Saved data entries:
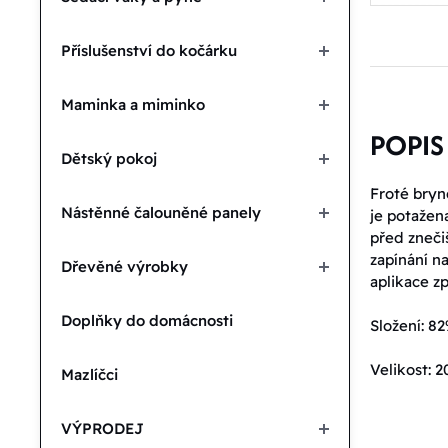
Příslušenství do kočárku
Maminka a miminko
POPIS
Dětský pokoj
Froté bryn
Nástěnné čalouněné panely
je potaže
před zneči
zapínání n
Dřevěné výrobky
aplikace zp
Doplňky do domácnosti
Složení: 8
Velikost: 2
Mazlíčci
VÝPRODEJ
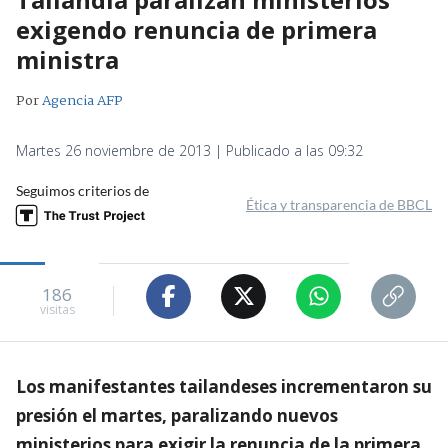
exigendo renuncia de primera
ministra
Por
Agencia AFP
Martes 26 noviembre de 2013 | Publicado a las 09:32
Seguimos criterios de
Ética y transparencia de BBCL
186
visitas
Los manifestantes tailandeses incrementaron su
presión el martes, paralizando nuevos
ministerios para exigir la renuncia de la primera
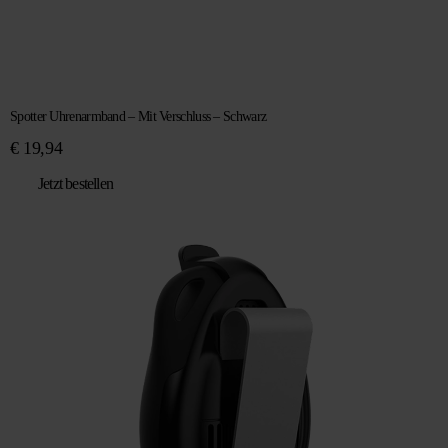
Spotter Uhrenarmband – Mit Verschluss – Schwarz
€
19,94
Jetzt bestellen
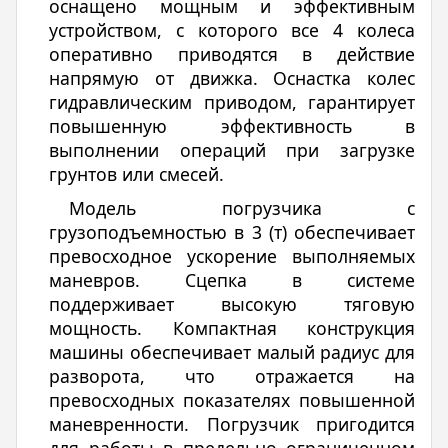
оснащено мощным и эффективным
устройством, с которого все 4 колеса
оперативно приводятся в действие
напрямую от движка. Оснастка колес
гидравлическим приводом, гарантирует
повышенную эффективность в
выполнении операций при загрузке
грунтов или смесей.
Модель погрузчика с
грузоподъемностью в 3 (т) обеспечивает
превосходное ускорение выполняемых
маневров. Сцепка в системе
поддерживает высокую тяговую
мощность. Компактная конструкция
машины обеспечивает малый радиус для
разворота, что отражается на
превосходных показателях повышенной
маневренности. Погрузчик пригодится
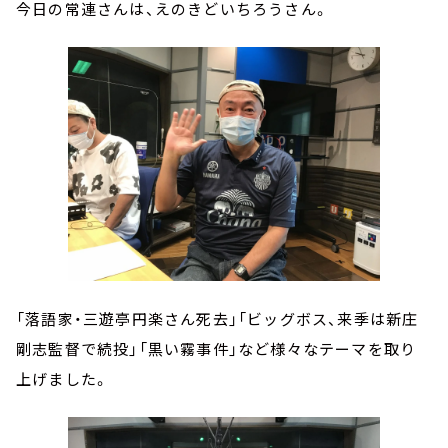
今日の常連さんは、えのきどいちろうさん。
「落語家・三遊亭円楽さん死去」「ビッグボス、来季は新庄
剛志監督で続投」「黒い霧事件」など様々なテーマを取り
上げました。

TASK OBJECTIVE> Write out exactly, and only, the lines from the line holding "presión el martes, paralizando nuevos" through the end of the data, inclusive, without any pictures.

EXERCISE OUTPUT>
presión el martes, paralizando nuevos
ministerios para exigir la renuncia de la primera
Spotter Uhrenarmband – Mit Verschluss – Schwarz
€
19,94
Jetzt bestellen
оснащено мощным и эффективным
устройством, с которого все 4 колеса
оперативно приводятся в действие
напрямую от движка. Оснастка колес
гидравлическим приводом, гарантирует
повышенную эффективность в
выполнении операций при загрузке
грунтов или смесей.
Модель погрузчика с
грузоподъемностью в 3 (т) обеспечивает
превосходное ускорение выполняемых
маневров. Сцепка в системе
поддерживает высокую тяговую
мощность. Компактная конструкция
машины обеспечивает малый радиус для
разворота, что отражается на
превосходных показателях повышенной
маневренности. Погрузчик пригодится
今日の常連さんは、えのきどいちろうさん。
「落語家・三遊亭円楽さん死去」「ビッグボス、来季は新庄
剛志監督で続投」「黒い霧事件」など様々なテーマを取り
上げました。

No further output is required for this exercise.